One is rather obvious. It’s Rei Nikaido, aka the very obvious Hanako Yamada. She’s the character we see the least in Worldend Syndrome’s introduction, but has the most obvious duality and depth. When she is first introduced, it is as an idol who is going to portray the lead heroine in the adaptation of Kaori Yamashiro’s novel, Worldend Syndrome. We learn that she actively campaigned for the part, is supposedly a big fan of your homeroom teacher’s work, and is renowned for her talent. After the press conference, we are introduced to Hanako, who has suddenly been invited by Ms. Yamashiro to join the club investigating Mihate’s legends. She stumbles over her identity, almost giving her real name. She still has her very obvious hairstyle. The only attempt to conceal her identity is a pair of goofy glasses, which she actually does need to see. From there, we see a number of scenes where she’s calm, collected, and professional as “Rei” and flustered and more genuine as “Hanako.”
But, once you get closer to her, we begin to see even more sides to Rei. We learn which identity is her true self. While she seems to be incredibly enthusiastic about mundane activities people take for granted, exuding a sort of innocence, that doesn’t mean she isn’t aware of heartbreak and the harshness in the world. When the school club goes to Saya’s family’s mansion for a “camp” activity, we get hints at what lies beneath the surface. Rei describes life with her father, briefly. She brings up that she began thinking about dying, and that spurred her into making career decisions. Rei has much to face in Mihate, and we get to be there with her. We see all sides of her and how her journey influences her life.
While Rei is a more obvious case of a character with all sorts of sides to her, another is Miu. In her case, things are more subtle. People could go through the entire introduction of Worldend Syndrome and other characters’ routes with her only saying a few sentences to you. She can come across as a dutiful, steadfast character who is incredibly quiet. You might look at her and think that she could be the Rei Ayanami of Worldend Syndrome. But, there is a side to her. There is constant teasing about what lies beneath.
After all, our first meeting with Miu in Worldend Syndrome is quite a shocking one. She watches our avatar as he leaves the train station. Her eyes appear to be glowing. She seems to disappear when you look away. Someone going through the beginning might be doubt who and what she is. A first playthrough through Worldend Syndrome’s introduction even ends with quite a cliffhanger. But, once you unlock her storyline and get to her tale, it opens up almost everything. The secrets that didn’t add up, some of the plotholes you wondered about, why Miu is the way she is. It steals the show and constantly provides the insights you would crave.

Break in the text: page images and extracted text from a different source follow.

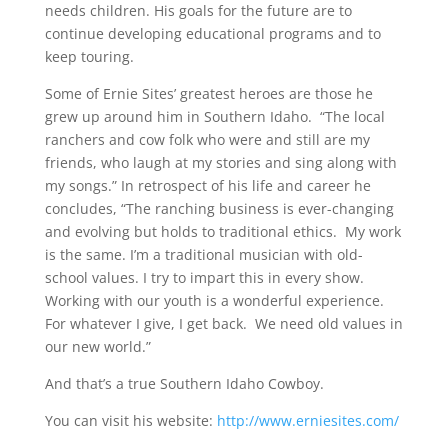
needs children. His goals for the future are to
continue developing educational programs and to
keep touring.
Some of Ernie Sites’ greatest heroes are those he
grew up around him in Southern Idaho. “The local
ranchers and cow folk who were and still are my
friends, who laugh at my stories and sing along with
my songs.” In retrospect of his life and career he
concludes, “The ranching business is ever-changing
and evolving but holds to traditional ethics. My work
is the same. I’m a traditional musician with old-
school values. I try to impart this in every show.
Working with our youth is a wonderful experience.
For whatever I give, I get back. We need old values in
our new world.”
And that’s a true Southern Idaho Cowboy.
You can visit his website:
http://www.erniesites.com/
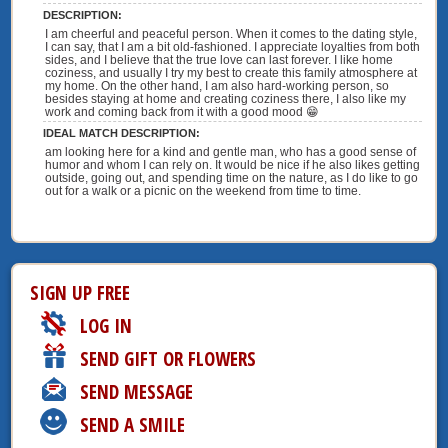
DESCRIPTION:
I am cheerful and peaceful person. When it comes to the dating style,
I can say, that I am a bit old-fashioned. I appreciate loyalties from both
sides, and I believe that the true love can last forever. I like home
coziness, and usually I try my best to create this family atmosphere at
my home. On the other hand, I am also hard-working person, so
besides staying at home and creating coziness there, I also like my
work and coming back from it with a good mood 😁
IDEAL MATCH DESCRIPTION:
am looking here for a kind and gentle man, who has a good sense of
humor and whom I can rely on. It would be nice if he also likes getting
outside, going out, and spending time on the nature, as I do like to go
out for a walk or a picnic on the weekend from time to time.
SIGN UP FREE
LOG IN
SEND GIFT OR FLOWERS
SEND MESSAGE
SEND A SMILE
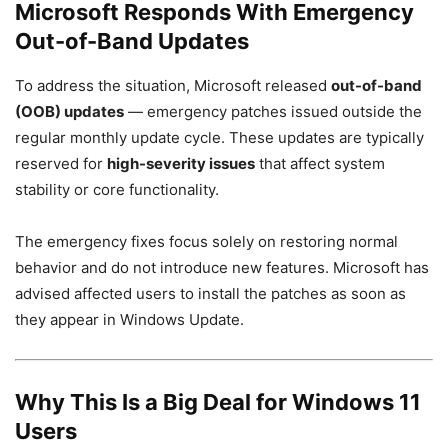
Microsoft Responds With Emergency
Out-of-Band Updates
To address the situation, Microsoft released
out-of-band
(OOB) updates
— emergency patches issued outside the
regular monthly update cycle. These updates are typically
reserved for
high-severity issues
that affect system
stability or core functionality.
The emergency fixes focus solely on restoring normal
behavior and do not introduce new features. Microsoft has
advised affected users to install the patches as soon as
they appear in Windows Update.
Why This Is a Big Deal for Windows 11
Users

Let’s be clear: every character in Worldend Syndrome is well-crafted. The heroines, NPCs, and even your avatar have these elements that constantly make you think about who and what they are, wondering what sorts of depths they might hide. Rei and Miu just happen to be two that are very obvious about their unexpected natures and many layers. Anyone who gives it a chance is sure to see what makes these people so special.
Worldend Syndrome is available for the Nintendo Switch and PlayStation 4 in Japan and North America. It will come to Europe on June 14, 2019.